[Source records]
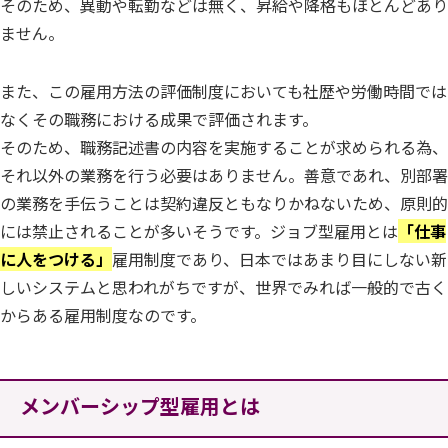
そのため、異動や転勤などは無く、昇給や降格もほとんどあり
ません。
また、この雇用方法の評価制度においても社歴や労働時間では
なくその職務における成果で評価されます。
そのため、職務記述書の内容を実施することが求められる為、
それ以外の業務を行う必要はありません。善意であれ、別部署
の業務を手伝うことは契約違反ともなりかねないため、原則的
には禁止されることが多いそうです。ジョブ型雇用とは
「仕事
に人をつける」
雇用制度であり、日本ではあまり目にしない新
しいシステムと思われがちですが、世界でみれば一般的で古く
からある雇用制度なのです。
メンバーシップ型雇用とは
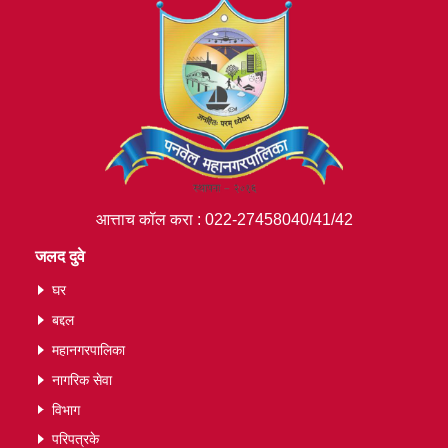
आत्ताच कॉल करा :
022-27458040/41/42
जलद दुवे
घर
बद्दल
महानगरपालिका
नागरिक सेवा
विभाग
परिपत्रके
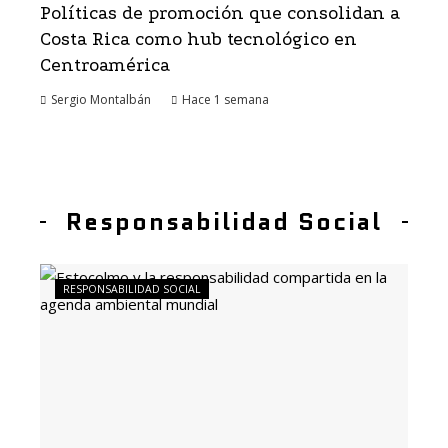
Políticas de promoción que consolidan a
Costa Rica como hub tecnológico en
Centroamérica
Sergio Montalbán
Hace 1 semana
Responsabilidad Social
RESPONSABILIDAD SOCIAL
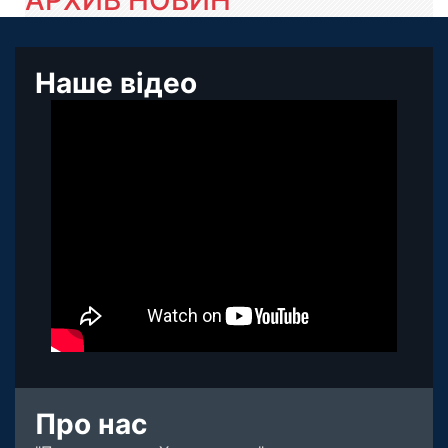
АРХИВ НОВИН
Наше відео
Про нас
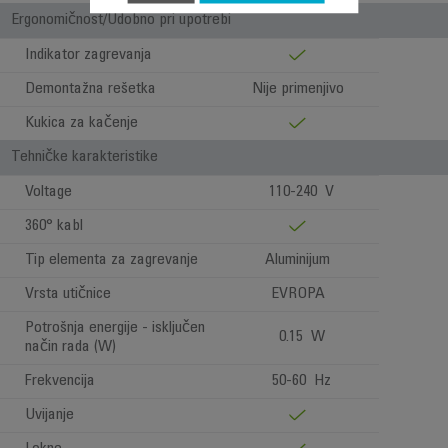
Ergonomičnost/Udobno pri upotrebi
Indikator zagrevanja
Demontažna rešetka
Nije primenjivo
Kukica za kačenje
Tehničke karakteristike
Voltage
110-240 V
360° kabl
Tip elementa za zagrevanje
Aluminijum
Vrsta utičnice
EVROPA
Potrošnja energije - isključen
0.15 W
način rada (W)
Frekvencija
50-60 Hz
Uvijanje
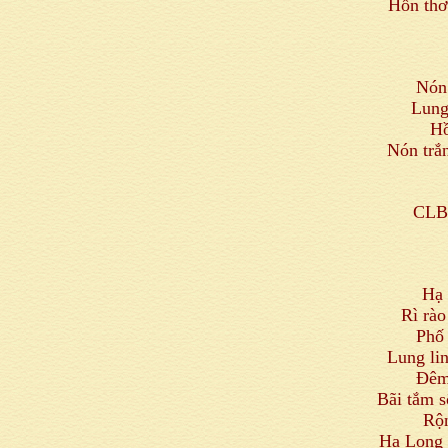
Hồn thơ 
Nón
Lung
Hồ
Nón trắn
CLB 
Hạ 
Rì rào
Phố
Lung li
Đêm
Bãi tắm 
Rộn
Hạ Long 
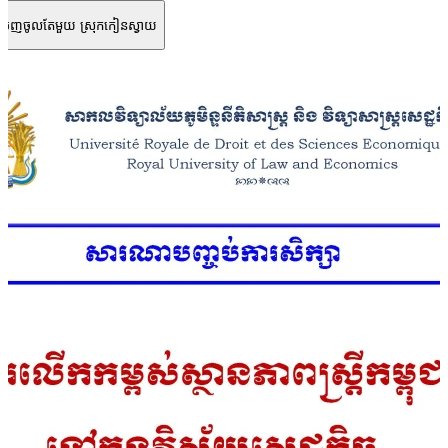
កចេញចូលតែមួយ ស្រុកកៀនស្វាយ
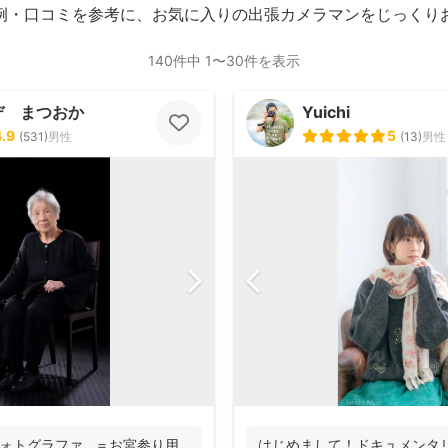
例・口コミを参考に、お気に入りの出張カメラマンをじっくり
140件中 1〜30件を表示
デ まつおか
Yuichi
4.9
5
(
531
)
男性
(
13
)
男性
りフォトグラファ ＝お宮参り用
はじめまして！ドキュメンタリー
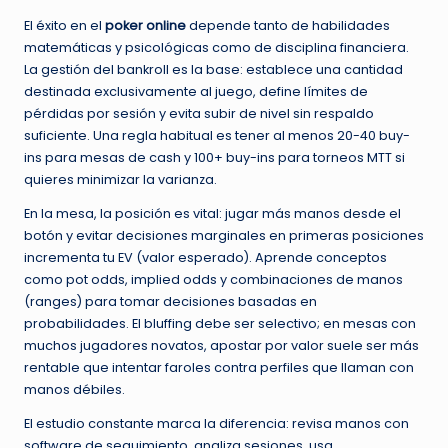
El éxito en el
poker online
depende tanto de habilidades
matemáticas y psicológicas como de disciplina financiera.
La gestión del bankroll es la base: establece una cantidad
destinada exclusivamente al juego, define límites de
pérdidas por sesión y evita subir de nivel sin respaldo
suficiente. Una regla habitual es tener al menos 20-40 buy-
ins para mesas de cash y 100+ buy-ins para torneos MTT si
quieres minimizar la varianza.
En la mesa, la posición es vital: jugar más manos desde el
botón y evitar decisiones marginales en primeras posiciones
incrementa tu EV (valor esperado). Aprende conceptos
como pot odds, implied odds y combinaciones de manos
(ranges) para tomar decisiones basadas en
probabilidades. El bluffing debe ser selectivo; en mesas con
muchos jugadores novatos, apostar por valor suele ser más
rentable que intentar faroles contra perfiles que llaman con
manos débiles.
El estudio constante marca la diferencia: revisa manos con
software de seguimiento, analiza sesiones, usa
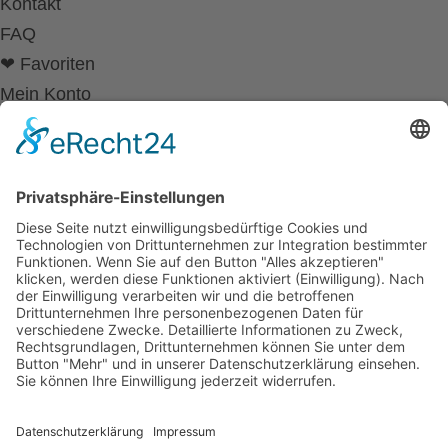
Kontakt
FAQ
❤ Favoriten
Mein Konto
Betriebsferien
Wir befinden uns vom
19.12.2025 bis einschließlich 07.01.2026
in unseren Betriebsferien.
In dieser Zeit werden Anfragen
weiterhin bearbeitet, allerdings
kann es zu Verzögerungen bei der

What to work on.
Return all the records exactly. Skip the pictures.

Task answer.
そのため、異動や転勤などは無く、昇給や降格もほとんどあり
ません。
また、この雇用方法の評価制度においても社歴や労働時間では
なくその職務における成果で評価されます。
そのため、職務記述書の内容を実施することが求められる為、
それ以外の業務を行う必要はありません。善意であれ、別部署
の業務を手伝うことは契約違反ともなりかねないため、原則的
には禁止されることが多いそうです。ジョブ型雇用とは
「仕事
に人をつける」
雇用制度であり、日本ではあまり目にしない新
しいシステムと思われがちですが、世界でみれば一般的で古く
からある雇用制度なのです。
メンバーシップ型雇用とは
आत्ताच कॉल करा :
022-27458040/41/42
जलद दुवे
घर
बद्दल
महानगरपालिका
नागरिक सेवा
विभाग
परिपत्रके
Políticas de promoción que consolidan a
Costa Rica como hub tecnológico en
Centroamérica
Sergio Montalbán
Hace 1 semana
Responsabilidad Social
RESPONSABILIDAD SOCIAL
АРХИВ НОВИН
Наше відео
Про нас
Ergonomičnost/Udobno pri upotrebi
Indikator zagrevanja
Demontažna rešetka
Nije primenjivo
Kukica za kačenje
Tehničke karakteristike
Voltage
110-240 V
360° kabl
Tip elementa za zagrevanje
Aluminijum
Vrsta utičnice
EVROPA
Potrošnja energije - isključen
0.15 W
način rada (W)
Frekvencija
50-60 Hz
Uvijanje
Hồn thơ 
Nón
Lung
Hồ
Nón trắn
CLB 
Hạ 
Rì rào
Phố
Lung li
Đêm
Bãi tắm 
Rộn
Hạ Long 
កចេញចូលតែមួយ ស្រុកកៀនស្វាយ
例・口コミを参考に、お気に入りの出張カメラマンをじっくり
140件中 1〜30件を表示
デ まつおか
Yuichi
4.9
5
(
531
)
男性
(
13
)
男性
りフォトグラファ ＝お宮参り用
はじめまして！ドキュメンタリー
El éxito en el
poker online
depende tanto de habilidades
matemáticas y psicológicas como de disciplina financiera.
La gestión del bankroll es la base: establece una cantidad
destinada exclusivamente al juego, define límites de
pérdidas por sesión y evita subir de nivel sin respaldo
suficiente. Una regla habitual es tener al menos 20-40 buy-
ins para mesas de cash y 100+ buy-ins para torneos MTT si
quieres minimizar la varianza.
En la mesa, la posición es vital: jugar más manos desde el
botón y evitar decisiones marginales en primeras posiciones
incrementa tu EV (valor esperado). Aprende conceptos
como pot odds, implied odds y combinaciones de manos
(ranges) para tomar decisiones basadas en
probabilidades. El bluffing debe ser selectivo; en mesas con
muchos jugadores novatos, apostar por valor suele ser más
rentable que intentar faroles contra perfiles que llaman con
manos débiles.
El estudio constante marca la diferencia: revisa manos con
software de seguimiento, analiza sesiones, usa
Kontakt
FAQ
❤ Favoriten
Mein Konto
Betriebsferien
Wir befinden uns vom
19.12.2025 bis einschließlich 07.01.2026
in unseren Betriebsferien.
In dieser Zeit werden Anfragen
weiterhin bearbeitet, allerdings
kann es zu Verzögerungen bei der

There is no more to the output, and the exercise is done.